Items from a data source
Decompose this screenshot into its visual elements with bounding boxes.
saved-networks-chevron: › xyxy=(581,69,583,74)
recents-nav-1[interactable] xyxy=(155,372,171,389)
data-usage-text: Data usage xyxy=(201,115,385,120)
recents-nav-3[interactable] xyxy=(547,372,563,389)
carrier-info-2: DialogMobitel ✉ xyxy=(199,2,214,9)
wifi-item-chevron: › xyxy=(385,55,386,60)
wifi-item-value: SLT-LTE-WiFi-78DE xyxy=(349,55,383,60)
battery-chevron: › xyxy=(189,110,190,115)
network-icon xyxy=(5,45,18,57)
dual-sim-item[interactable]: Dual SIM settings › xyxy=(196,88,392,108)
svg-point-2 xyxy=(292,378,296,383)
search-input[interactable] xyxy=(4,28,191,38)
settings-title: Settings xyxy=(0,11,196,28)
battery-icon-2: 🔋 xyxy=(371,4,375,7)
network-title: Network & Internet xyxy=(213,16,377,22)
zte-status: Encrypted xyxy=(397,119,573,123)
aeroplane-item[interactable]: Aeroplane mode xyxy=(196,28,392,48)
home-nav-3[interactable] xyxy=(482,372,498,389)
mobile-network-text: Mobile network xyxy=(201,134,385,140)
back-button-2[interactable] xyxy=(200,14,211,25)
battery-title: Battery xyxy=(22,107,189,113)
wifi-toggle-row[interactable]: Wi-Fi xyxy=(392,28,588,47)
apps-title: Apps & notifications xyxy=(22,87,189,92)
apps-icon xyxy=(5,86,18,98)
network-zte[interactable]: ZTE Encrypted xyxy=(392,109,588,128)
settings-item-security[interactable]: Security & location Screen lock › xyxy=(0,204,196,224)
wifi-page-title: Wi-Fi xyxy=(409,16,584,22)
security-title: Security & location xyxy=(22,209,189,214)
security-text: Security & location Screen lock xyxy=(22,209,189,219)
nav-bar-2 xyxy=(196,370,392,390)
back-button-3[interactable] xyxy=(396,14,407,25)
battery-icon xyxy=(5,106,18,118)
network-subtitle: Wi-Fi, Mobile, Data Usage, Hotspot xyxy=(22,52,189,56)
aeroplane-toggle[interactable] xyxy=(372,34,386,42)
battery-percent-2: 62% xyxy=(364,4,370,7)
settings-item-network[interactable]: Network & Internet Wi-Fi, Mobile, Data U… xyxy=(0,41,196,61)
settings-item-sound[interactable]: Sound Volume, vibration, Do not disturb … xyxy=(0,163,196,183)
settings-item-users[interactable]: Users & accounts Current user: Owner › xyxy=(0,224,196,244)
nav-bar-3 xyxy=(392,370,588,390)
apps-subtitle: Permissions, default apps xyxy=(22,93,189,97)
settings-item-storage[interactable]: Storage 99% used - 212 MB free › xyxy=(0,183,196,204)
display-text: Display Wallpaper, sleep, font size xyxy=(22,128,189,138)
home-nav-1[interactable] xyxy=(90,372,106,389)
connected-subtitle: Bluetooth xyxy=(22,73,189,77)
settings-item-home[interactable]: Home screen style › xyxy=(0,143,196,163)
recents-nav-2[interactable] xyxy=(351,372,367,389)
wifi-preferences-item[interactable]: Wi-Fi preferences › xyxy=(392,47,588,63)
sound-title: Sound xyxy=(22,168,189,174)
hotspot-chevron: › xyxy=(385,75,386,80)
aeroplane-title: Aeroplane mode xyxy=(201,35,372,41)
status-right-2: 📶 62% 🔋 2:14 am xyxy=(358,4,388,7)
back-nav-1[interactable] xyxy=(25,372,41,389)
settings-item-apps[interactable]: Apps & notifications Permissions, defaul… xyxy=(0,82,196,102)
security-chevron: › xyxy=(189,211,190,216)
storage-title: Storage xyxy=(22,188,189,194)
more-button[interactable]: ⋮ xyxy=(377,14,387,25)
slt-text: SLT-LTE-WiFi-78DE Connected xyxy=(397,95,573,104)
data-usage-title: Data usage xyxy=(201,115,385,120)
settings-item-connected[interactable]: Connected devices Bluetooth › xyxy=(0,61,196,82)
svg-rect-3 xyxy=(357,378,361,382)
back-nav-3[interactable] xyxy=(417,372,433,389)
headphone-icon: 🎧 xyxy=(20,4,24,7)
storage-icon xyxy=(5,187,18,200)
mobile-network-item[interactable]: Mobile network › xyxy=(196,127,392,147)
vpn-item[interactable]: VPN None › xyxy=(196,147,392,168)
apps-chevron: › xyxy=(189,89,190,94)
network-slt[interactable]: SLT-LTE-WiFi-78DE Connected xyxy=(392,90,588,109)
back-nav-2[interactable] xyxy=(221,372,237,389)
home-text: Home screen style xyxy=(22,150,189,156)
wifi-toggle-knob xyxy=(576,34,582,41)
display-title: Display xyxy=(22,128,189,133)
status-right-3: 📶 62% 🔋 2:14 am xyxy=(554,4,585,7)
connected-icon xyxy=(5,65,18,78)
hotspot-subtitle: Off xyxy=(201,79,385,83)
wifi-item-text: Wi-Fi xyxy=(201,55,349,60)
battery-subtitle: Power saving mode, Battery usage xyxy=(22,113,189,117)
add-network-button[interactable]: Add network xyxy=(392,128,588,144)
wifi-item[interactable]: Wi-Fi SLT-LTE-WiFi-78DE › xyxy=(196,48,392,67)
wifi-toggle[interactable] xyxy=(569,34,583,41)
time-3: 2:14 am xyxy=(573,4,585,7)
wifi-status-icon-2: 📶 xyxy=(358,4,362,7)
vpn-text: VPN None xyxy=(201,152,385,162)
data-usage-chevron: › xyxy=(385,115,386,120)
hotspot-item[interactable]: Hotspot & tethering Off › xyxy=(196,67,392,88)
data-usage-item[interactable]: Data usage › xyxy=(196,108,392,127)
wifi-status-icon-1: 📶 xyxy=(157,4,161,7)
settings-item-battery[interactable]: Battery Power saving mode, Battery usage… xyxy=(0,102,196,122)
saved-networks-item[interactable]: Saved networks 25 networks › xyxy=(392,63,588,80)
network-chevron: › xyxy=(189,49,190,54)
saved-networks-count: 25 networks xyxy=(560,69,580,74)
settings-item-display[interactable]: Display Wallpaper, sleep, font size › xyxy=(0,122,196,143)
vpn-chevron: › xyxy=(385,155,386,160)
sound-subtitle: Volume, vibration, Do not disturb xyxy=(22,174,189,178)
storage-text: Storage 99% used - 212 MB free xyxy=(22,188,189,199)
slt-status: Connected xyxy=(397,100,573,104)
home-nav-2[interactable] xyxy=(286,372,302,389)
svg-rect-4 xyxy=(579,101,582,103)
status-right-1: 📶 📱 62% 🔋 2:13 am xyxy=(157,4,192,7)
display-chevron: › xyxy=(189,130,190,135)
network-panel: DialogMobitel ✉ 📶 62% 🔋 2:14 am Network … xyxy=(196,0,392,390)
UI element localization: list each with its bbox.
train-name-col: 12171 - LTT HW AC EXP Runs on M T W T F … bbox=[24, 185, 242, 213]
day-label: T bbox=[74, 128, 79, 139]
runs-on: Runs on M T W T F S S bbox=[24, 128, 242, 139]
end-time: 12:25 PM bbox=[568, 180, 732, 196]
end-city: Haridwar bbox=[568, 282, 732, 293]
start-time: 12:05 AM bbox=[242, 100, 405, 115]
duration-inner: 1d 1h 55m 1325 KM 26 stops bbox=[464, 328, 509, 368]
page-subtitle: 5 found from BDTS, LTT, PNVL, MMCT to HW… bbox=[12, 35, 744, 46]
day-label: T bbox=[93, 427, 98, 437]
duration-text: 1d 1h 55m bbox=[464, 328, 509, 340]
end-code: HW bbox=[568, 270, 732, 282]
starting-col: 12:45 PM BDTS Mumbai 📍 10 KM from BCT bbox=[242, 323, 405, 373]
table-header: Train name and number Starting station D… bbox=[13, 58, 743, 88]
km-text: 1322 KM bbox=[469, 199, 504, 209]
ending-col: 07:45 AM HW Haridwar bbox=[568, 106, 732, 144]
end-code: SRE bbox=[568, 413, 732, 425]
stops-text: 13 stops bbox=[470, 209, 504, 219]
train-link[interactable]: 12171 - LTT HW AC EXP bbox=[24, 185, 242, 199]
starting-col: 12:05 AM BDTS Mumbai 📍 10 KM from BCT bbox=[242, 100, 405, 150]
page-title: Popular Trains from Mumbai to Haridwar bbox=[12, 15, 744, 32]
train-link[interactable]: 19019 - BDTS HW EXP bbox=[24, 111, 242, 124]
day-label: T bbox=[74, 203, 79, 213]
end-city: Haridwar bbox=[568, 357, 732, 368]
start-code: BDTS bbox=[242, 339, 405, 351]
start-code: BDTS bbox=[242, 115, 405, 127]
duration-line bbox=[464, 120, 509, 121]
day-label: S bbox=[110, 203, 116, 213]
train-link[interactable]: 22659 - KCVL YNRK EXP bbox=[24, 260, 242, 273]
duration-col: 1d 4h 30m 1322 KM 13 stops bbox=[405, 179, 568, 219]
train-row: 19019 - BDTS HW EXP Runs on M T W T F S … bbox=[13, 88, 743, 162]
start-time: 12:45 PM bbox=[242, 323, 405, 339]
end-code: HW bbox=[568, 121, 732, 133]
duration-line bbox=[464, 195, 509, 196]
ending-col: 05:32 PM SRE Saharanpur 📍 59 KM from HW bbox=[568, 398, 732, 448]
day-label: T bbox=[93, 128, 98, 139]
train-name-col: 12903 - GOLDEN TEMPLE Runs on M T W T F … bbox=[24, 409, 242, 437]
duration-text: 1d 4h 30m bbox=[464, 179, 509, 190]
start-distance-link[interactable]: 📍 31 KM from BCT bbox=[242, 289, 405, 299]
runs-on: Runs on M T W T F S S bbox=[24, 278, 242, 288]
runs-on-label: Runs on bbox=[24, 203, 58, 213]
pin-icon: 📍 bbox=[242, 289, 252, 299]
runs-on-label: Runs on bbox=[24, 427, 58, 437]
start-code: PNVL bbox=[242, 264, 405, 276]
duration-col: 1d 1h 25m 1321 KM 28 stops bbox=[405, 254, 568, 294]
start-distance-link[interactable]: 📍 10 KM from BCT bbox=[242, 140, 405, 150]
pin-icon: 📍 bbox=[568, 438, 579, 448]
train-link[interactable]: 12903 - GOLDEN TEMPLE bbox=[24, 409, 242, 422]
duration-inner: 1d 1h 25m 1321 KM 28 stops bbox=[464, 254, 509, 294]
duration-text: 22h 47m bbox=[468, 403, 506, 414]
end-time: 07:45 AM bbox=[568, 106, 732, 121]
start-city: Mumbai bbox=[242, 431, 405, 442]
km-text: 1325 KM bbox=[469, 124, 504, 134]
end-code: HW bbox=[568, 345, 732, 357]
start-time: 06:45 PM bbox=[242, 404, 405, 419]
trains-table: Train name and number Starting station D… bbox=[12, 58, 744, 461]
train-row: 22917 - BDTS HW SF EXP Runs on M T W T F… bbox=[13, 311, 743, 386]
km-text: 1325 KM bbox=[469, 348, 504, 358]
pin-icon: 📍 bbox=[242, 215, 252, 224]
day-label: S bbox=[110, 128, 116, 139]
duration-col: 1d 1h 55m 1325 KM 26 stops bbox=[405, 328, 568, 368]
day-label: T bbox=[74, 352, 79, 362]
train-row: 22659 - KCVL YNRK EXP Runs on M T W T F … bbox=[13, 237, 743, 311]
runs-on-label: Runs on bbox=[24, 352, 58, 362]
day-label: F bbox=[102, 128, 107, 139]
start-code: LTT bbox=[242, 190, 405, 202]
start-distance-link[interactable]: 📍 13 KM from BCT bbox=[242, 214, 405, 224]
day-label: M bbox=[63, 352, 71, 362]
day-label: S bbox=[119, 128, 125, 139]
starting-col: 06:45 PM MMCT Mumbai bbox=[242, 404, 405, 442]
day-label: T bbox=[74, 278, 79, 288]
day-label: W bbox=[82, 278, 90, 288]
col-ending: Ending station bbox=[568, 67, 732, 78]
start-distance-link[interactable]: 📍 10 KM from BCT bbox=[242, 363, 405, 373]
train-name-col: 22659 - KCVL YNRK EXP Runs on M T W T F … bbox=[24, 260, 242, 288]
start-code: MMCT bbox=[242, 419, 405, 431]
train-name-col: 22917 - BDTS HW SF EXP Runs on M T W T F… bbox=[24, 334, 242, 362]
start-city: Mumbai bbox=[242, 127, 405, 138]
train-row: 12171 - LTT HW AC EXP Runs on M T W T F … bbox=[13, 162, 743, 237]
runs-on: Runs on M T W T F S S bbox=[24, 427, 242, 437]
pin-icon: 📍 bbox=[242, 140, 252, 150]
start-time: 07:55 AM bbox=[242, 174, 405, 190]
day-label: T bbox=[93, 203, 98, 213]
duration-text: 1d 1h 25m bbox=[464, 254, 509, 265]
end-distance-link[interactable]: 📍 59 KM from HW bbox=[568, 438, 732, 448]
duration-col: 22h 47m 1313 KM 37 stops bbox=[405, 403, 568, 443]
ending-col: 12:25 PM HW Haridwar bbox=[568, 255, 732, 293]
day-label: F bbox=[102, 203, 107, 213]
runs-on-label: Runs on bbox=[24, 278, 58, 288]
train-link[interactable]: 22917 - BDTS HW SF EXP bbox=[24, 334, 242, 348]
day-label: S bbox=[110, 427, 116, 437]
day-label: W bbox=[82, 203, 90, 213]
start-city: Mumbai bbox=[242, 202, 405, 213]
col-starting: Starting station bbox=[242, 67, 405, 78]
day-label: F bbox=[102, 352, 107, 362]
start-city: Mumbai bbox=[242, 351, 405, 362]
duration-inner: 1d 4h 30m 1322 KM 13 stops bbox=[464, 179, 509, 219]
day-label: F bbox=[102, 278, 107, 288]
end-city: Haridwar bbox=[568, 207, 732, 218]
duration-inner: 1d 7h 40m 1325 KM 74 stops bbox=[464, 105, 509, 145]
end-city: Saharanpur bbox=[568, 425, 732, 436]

TASK BRIEF: Every line that contains "font" should be copied out of the data.

RESPONSE BELOW:
display-text: Display Wallpaper, sleep, font size xyxy=(22,128,189,138)
settings-item-display[interactable]: Display Wallpaper, sleep, font size › xyxy=(0,122,196,143)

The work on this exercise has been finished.